Specifically, the platform consists of scalable feedback loops created by a repeated system of expert-human machine training and machine assistance, called ML Assisted Annotation technology.
The company says that so far, ML Assisted Annotation has yielded strong results, including a 300% acceleration in annotation time while maintaining Sama’s industry-leading quality with most projects falling above 96% inaccuracy. “Additionally, through integrated API, automated workflows, and workflow management capabilities, our customers can integrate and track annotation in record time,” she added.
#3: Debriefing the ‘Randomized Control Trial’ Alongside MIT
Having helped lift more than 53,000 people out of poverty in countries such as Kenya and Uganda, Sama recently completed a Randomized Control Trial, or RCT with the Massachusetts Institute of Technology (MIT), which found that workers receiving both training and a job referral from Sama, saw almost a 40% higher earnings and 10% points lower unemployment than their non-Sama counterparts.
The RCT took place from 2017 to 2020, evaluating how training alone or training and an opportunity to work for Sama impacted factors such as employment rates, average earnings, and well-being for individuals from low-income and marginalized backgrounds in Nairobi, Kenya.
“During the study, individuals that participated were split into three groups, a Control Group that received neither training nor employment at Sama, Group 1, which only received training, and Group 2, which received training and the opportunity to work at Sama.”
After three years of surveying these three groups, Sama learned that individuals that received both training and an opportunity to work at Sama exhibited lower unemployment rates and higher average monthly earnings in comparison to individuals in Group 1 and the control group.
“Furthermore, the impact of training and employment at Sama was even more significant for women. The RCT found a 270% increase in women’s monthly earnings after joining Sama, 60% higher earnings for women in Group 2 compared to the control group as well as 40% higher wages for people who were trained and had an opportunity to work at Sama in comparison to the control group.”

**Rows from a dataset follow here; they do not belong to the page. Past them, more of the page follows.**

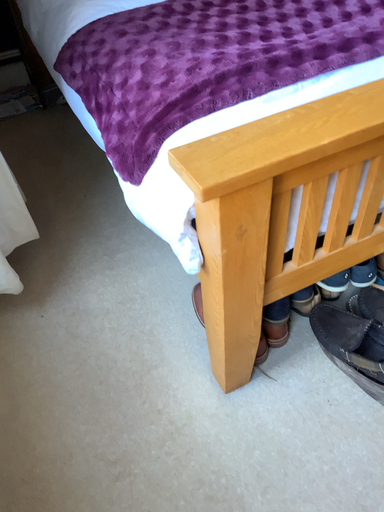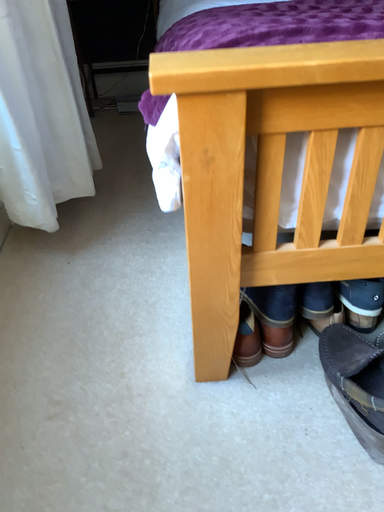 Question: Which way did the camera rotate in the video?

Choices:
 (A) rotated left
 (B) rotated right

Answer: (A) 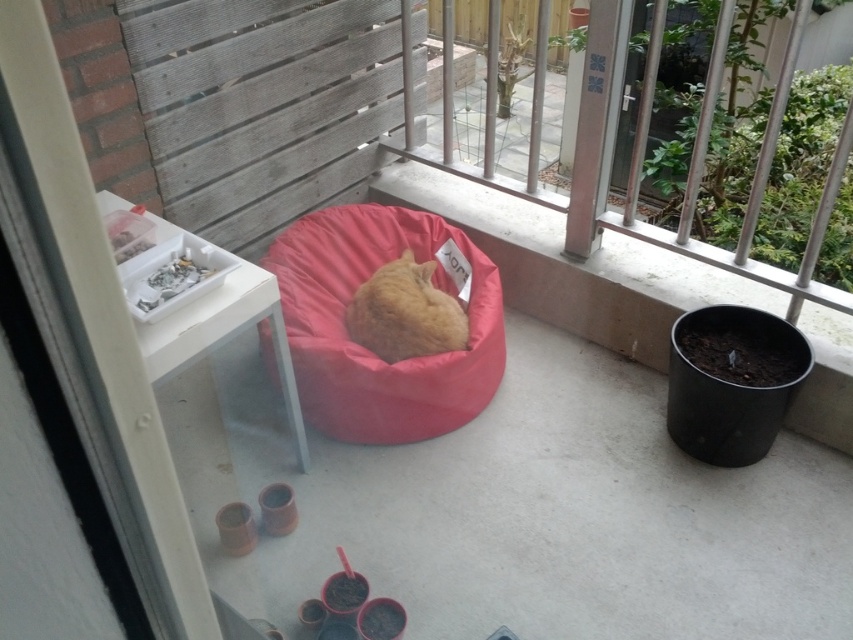 Can you confirm if pink fabric bean bag at center is positioned above orange soft fur cat at center?

Incorrect, pink fabric bean bag at center is not positioned above orange soft fur cat at center.

Does pink fabric bean bag at center lie in front of orange soft fur cat at center?

Yes.

The image size is (853, 640). Describe the element at coordinates (367, 349) in the screenshot. I see `pink fabric bean bag at center` at that location.

The height and width of the screenshot is (640, 853). Identify the location of pink fabric bean bag at center. (367, 349). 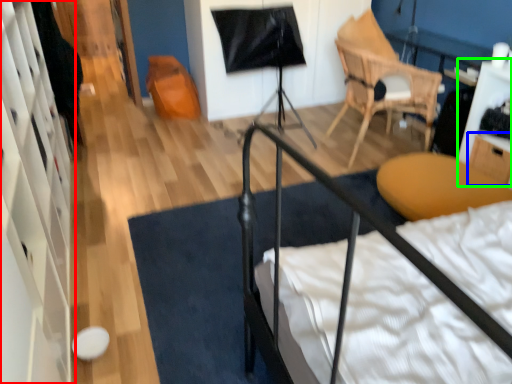 Question: Which is nearer to the dresser (highlighted by a red box)? drawer (highlighted by a blue box) or table (highlighted by a green box).

Choices:
 (A) drawer
 (B) table

Answer: (A) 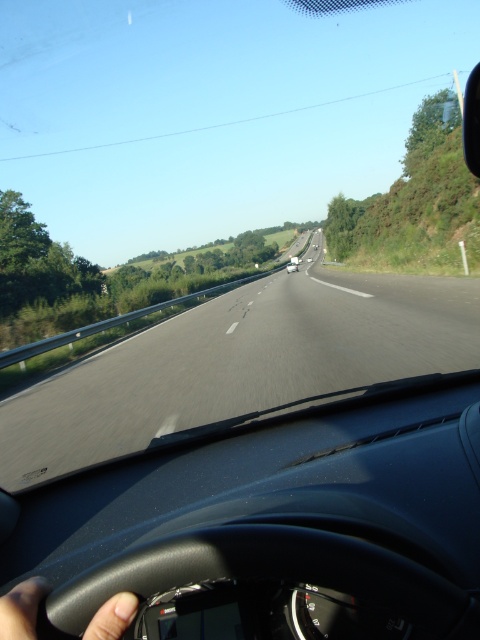 Question: Which of the following is the farthest from the observer?

Choices:
 (A) white glossy car at center
 (B) asphalt road at center

Answer: (A)

Question: Which object appears farthest from the camera in this image?

Choices:
 (A) white glossy car at center
 (B) asphalt road at center
 (C) black matte steering wheel at lower left

Answer: (A)

Question: Where is asphalt road at center located in relation to white glossy car at center in the image?

Choices:
 (A) right
 (B) left

Answer: (B)

Question: Can you confirm if black matte steering wheel at lower left is positioned above white glossy car at center?

Choices:
 (A) no
 (B) yes

Answer: (A)

Question: Which of the following is the farthest from the observer?

Choices:
 (A) (229, 305)
 (B) (126, 593)

Answer: (A)

Question: Considering the relative positions of asphalt road at center and black matte steering wheel at lower left in the image provided, where is asphalt road at center located with respect to black matte steering wheel at lower left?

Choices:
 (A) left
 (B) right

Answer: (B)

The company’s three-year commitment to demonstrate the value of its long-term commitment to transparency and an ethical A.I. supply chain.
A Message about Leila…
The company’s non-profit arm, the Leila Janah Foundation, was named after Janah, which was created to accelerate the adoption of social enterprises that Give Work to those in underserved communities. She coined this “Give Work”, and founded a movement to bring her vision to life.
After Janah’s passing, the nonprofit was renamed to honor her legacy, Gonzalez shared with me. Today, in addition to advising and providing oversight to Sama, the Leila Janah Foundation is focused on building its signature program – the Give Work Challenge – to accelerate entrepreneurship in East Africa.

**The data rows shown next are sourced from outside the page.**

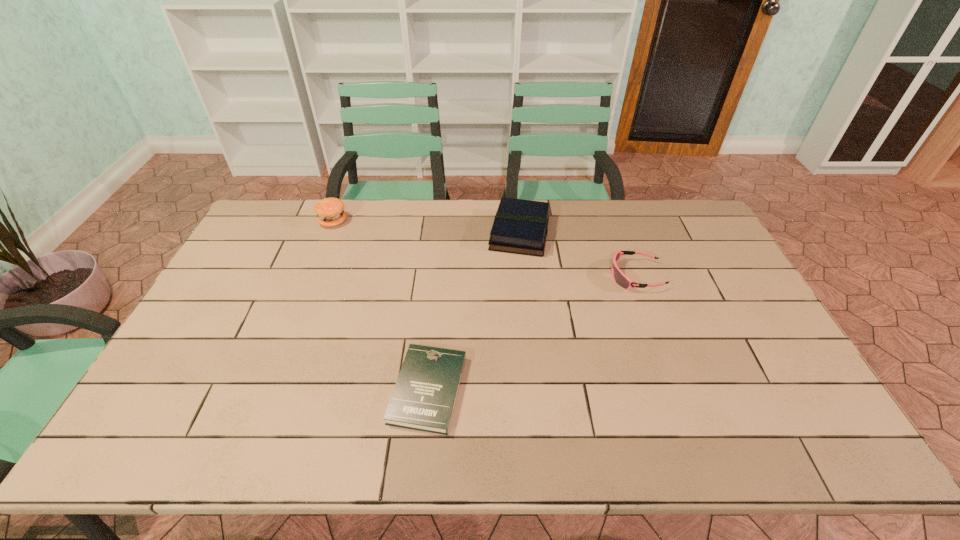 Locate an element on the screen. The width and height of the screenshot is (960, 540). the tallest object is located at coordinates (330, 212).

I want to click on the leftmost object, so click(x=330, y=212).

This screenshot has height=540, width=960. Identify the location of the second object from right to left. (520, 226).

This screenshot has height=540, width=960. What are the coordinates of `the right book` in the screenshot? It's located at (520, 226).

You are a GUI agent. You are given a task and a screenshot of the screen. Output one action in this format:
    pyautogui.click(x=<x>, y=<y>)
    Task: Click on the second nearest object
    
    Given the screenshot: What is the action you would take?
    pyautogui.click(x=620, y=278)

You are a GUI agent. You are given a task and a screenshot of the screen. Output one action in this format:
    pyautogui.click(x=<x>, y=<y>)
    Task: Click on the goggles
    This screenshot has height=540, width=960.
    Given the screenshot: What is the action you would take?
    pyautogui.click(x=620, y=278)

I want to click on the nearer book, so click(424, 396).

The width and height of the screenshot is (960, 540). I want to click on the second object from left to right, so click(x=424, y=396).

Image resolution: width=960 pixels, height=540 pixels. I want to click on vacant space located on the right of the patty, so click(391, 221).

This screenshot has width=960, height=540. In order to click on vacant point located on the right of the taller book in this screenshot , I will do pos(581,233). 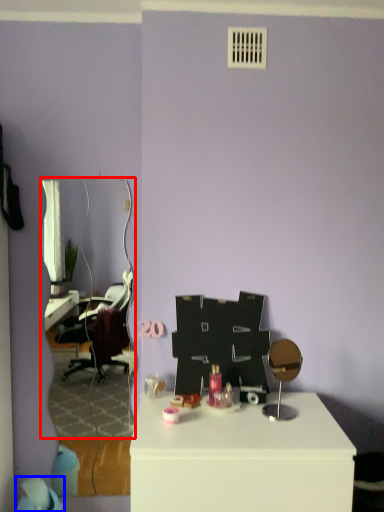 Question: Which of the following is the closest to the observer, mirror (highlighted by a red box) or bean bag chair (highlighted by a blue box)?

Choices:
 (A) mirror
 (B) bean bag chair

Answer: (B) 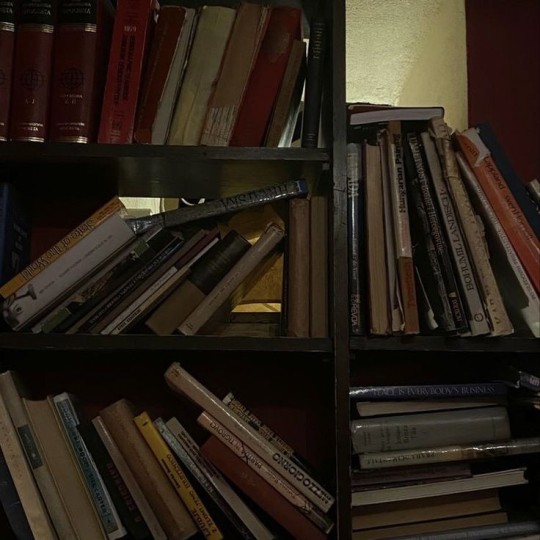 What are the coordinates of `front of books` in the screenshot? It's located at (172, 85), (68, 480), (417, 111), (453, 484), (367, 411). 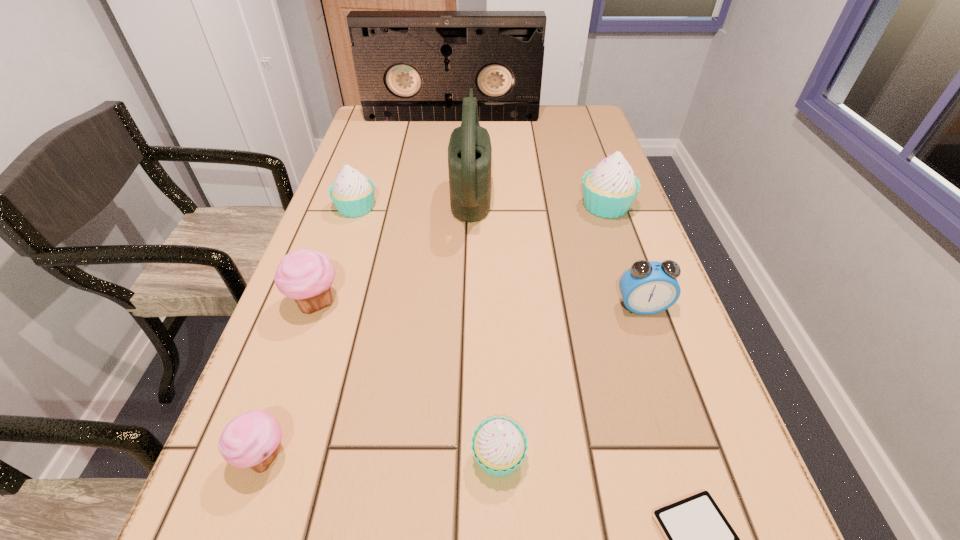 You are a GUI agent. You are given a task and a screenshot of the screen. Output one action in this format:
    pyautogui.click(x=<x>, y=<y>)
    Task: Click on the second white cupcake from left to right
    
    Given the screenshot: What is the action you would take?
    pyautogui.click(x=499, y=445)

You are a GUI agent. You are given a task and a screenshot of the screen. Output one action in this format:
    pyautogui.click(x=<x>, y=<y>)
    Task: Click on the second cupcake from right to left
    This screenshot has height=540, width=960.
    Given the screenshot: What is the action you would take?
    pyautogui.click(x=499, y=445)

Locate an element on the screen. The height and width of the screenshot is (540, 960). the smaller pink cupcake is located at coordinates (251, 440).

Find the location of a particular element. vacant space situated 0.050m on the front side of the farthest object is located at coordinates pos(450,129).

Locate an element on the screen. vacant space located on the spout of the green watering can is located at coordinates (551, 190).

I want to click on vacant space situated on the back of the biggest white cupcake, so click(580, 130).

Where is `vacant space situated 0.320m on the right of the second smallest white cupcake`? vacant space situated 0.320m on the right of the second smallest white cupcake is located at coordinates (506, 207).

You are a GUI agent. You are given a task and a screenshot of the screen. Output one action in this format:
    pyautogui.click(x=<x>, y=<y>)
    Task: Click on the blank area located 0.400m on the back of the bigger pink cupcake
    This screenshot has height=540, width=960.
    Given the screenshot: What is the action you would take?
    pyautogui.click(x=360, y=178)

Locate an element on the screen. This screenshot has width=960, height=540. vacant area located on the face of the alarm clock is located at coordinates (656, 346).

The height and width of the screenshot is (540, 960). Find the location of `vacant space located on the back of the nearest white cupcake`. vacant space located on the back of the nearest white cupcake is located at coordinates (495, 360).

Since 2018, interest in the Give Work Challenge has grown and 10 businesses in Kenya and Uganda have been named winners. In 2020, the Give Work Challenge had its most competitive cohort to date. More than 110 businesses, all of whom had to demonstrate how their business models aligned with at least two UN Sustainable Development goals, applied for funding. Of the more than 110 applicants, 18 semi-finalists and four winners were selected.
“I strongly believe you can combine the highest quality of service with the core mission of altruism,” Janah shared with TechCrunch prior to her passing. From Janah’s perspective, providing for-profit AI training data to global companies can be done while improving lives in underserved and underrepresented regions.